L'édifice porte Dauphine constitue à l’époque le siège civil de l’Otan. Les plus grands secrets, eux, sont gardés au « Shape », le quartier général des forces militaires, rappelle l’historienne Jenny Raflik, maître de conférences à l’université de Cergy-Pontoise. Il est aujourd’hui basé à Mons, en Belgique. Et « si les archives civiles de l’Otan sont accessibles à tout le monde, les archives du Shape, elles, sont toujours fermées », détaille cette spécialiste de l’Otan.

Le poids de Mai-68

Des étoiles sur les grilles, une inscription d’origine en latin, une table ovale copiée sur le modèle de celle qui ornait la salle du conseil et une architecture militaire : ce sont les seules marques vraiment visibles qui rappellent que ce lieu a accueilli les responsables de l’Otan. Il faut dire que l’expérience est éphémère : elle prend fin dès 1966, quand la France quitte le commandement intégré de l'organisation sous l'impulsion du général de Gaulle. Les délégations déménagent alors à Bruxelles.

« Le plus souvent, la plupart des installations de l’Otan restent en friche, complètement à l’abandon après les déménagements », explique Jenny Raflik, en citant d’anciennes bases aériennes, notamment Châteauroux. « Depuis quelques années, il existe un projet d’installation de panneaux solaires sur certaines de ces bases. Mais ça arrive quand même 40 ans plus tard », remarque-t-elle. Alors comment expliquer que l’ancien siège porte Dauphine ait été réhabilité seulement deux ans après le déménagement de l’Otan ? « C’est vraiment Mai-68 qui détermine la réutilisation », détaille Jenny Raflik.

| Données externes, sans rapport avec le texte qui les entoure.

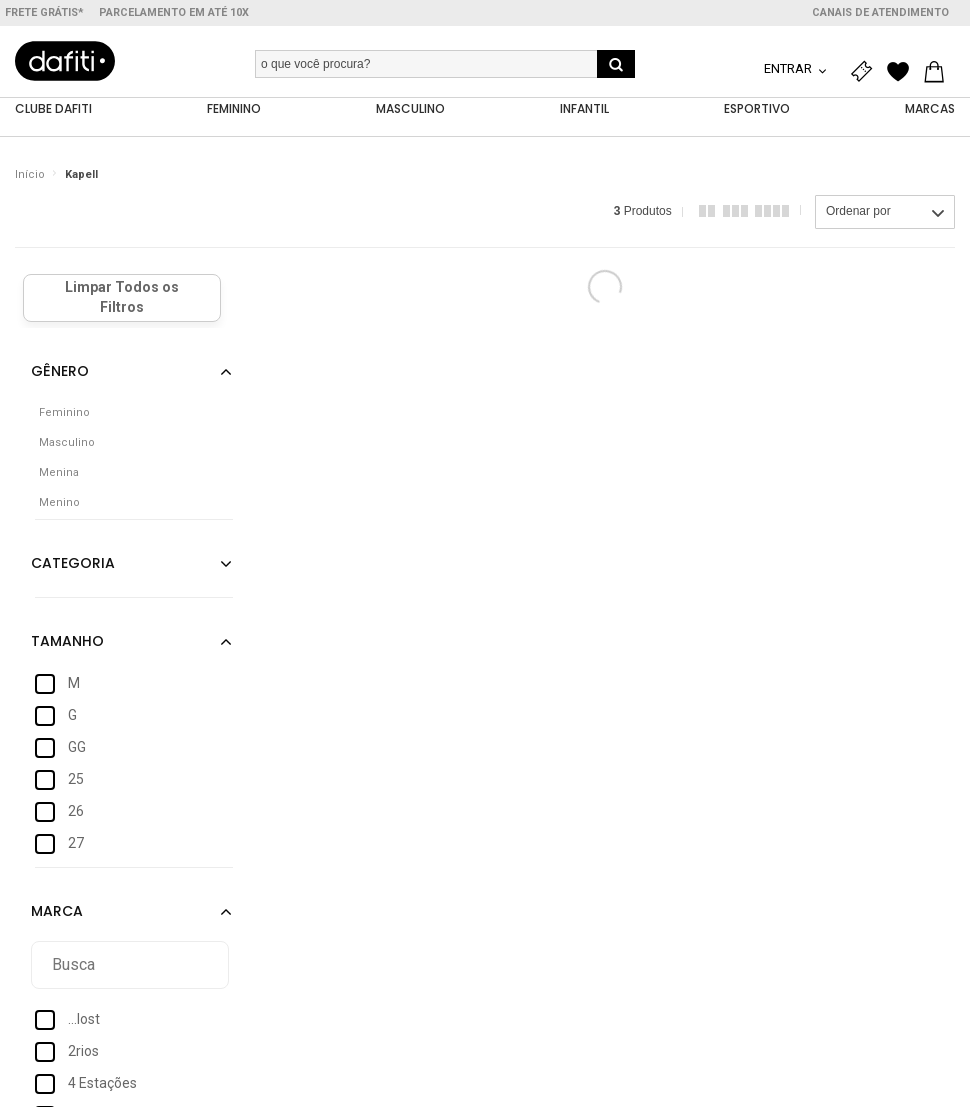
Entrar (789, 68)
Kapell (81, 174)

A l’époque, le gouvernement prévoit d’abord d’y installer les locaux du ministère de l’Education nationale. Mais le contexte le force à revoir ses plans. « En 1968, les étudiants sont dans la rue et le gouvernement s’aperçoit qu’il n’y a pas assez de place dans les universités. Edgar Faure [ministre de l’Education entre juin 1968 et juillet 1969; Ndlr] est accusé de ne pas s’intéresser aux étudiants. Pour démontrer le contraire, il décide de donner le bâtiment à l’Université. Le ministère de l’Education nationale restera rue de Grenelle », raconte Ivar Ekeland.

Une pédagogie dictée par l’architecture

Le ministre Edgar Faure réquisitionne donc les bâtiments néoclassiques dessinés par Jacques Carlu pour y installer une faculté. Au temps de l’Otan, l’édifice accueillait « environ 500 personnes », précise Jenny Raflik. Afin de pouvoir recevoir ses 2 500 premiers étudiants en décembre 1968, le bâtiment de la Porte Dauphine connaît plusieurs mois de travaux. « Les travaux ont consisté à prendre 3 bureaux côte à côte, abattre les cloisons et en faire une petite salle de classe », se souvient l’ancien président.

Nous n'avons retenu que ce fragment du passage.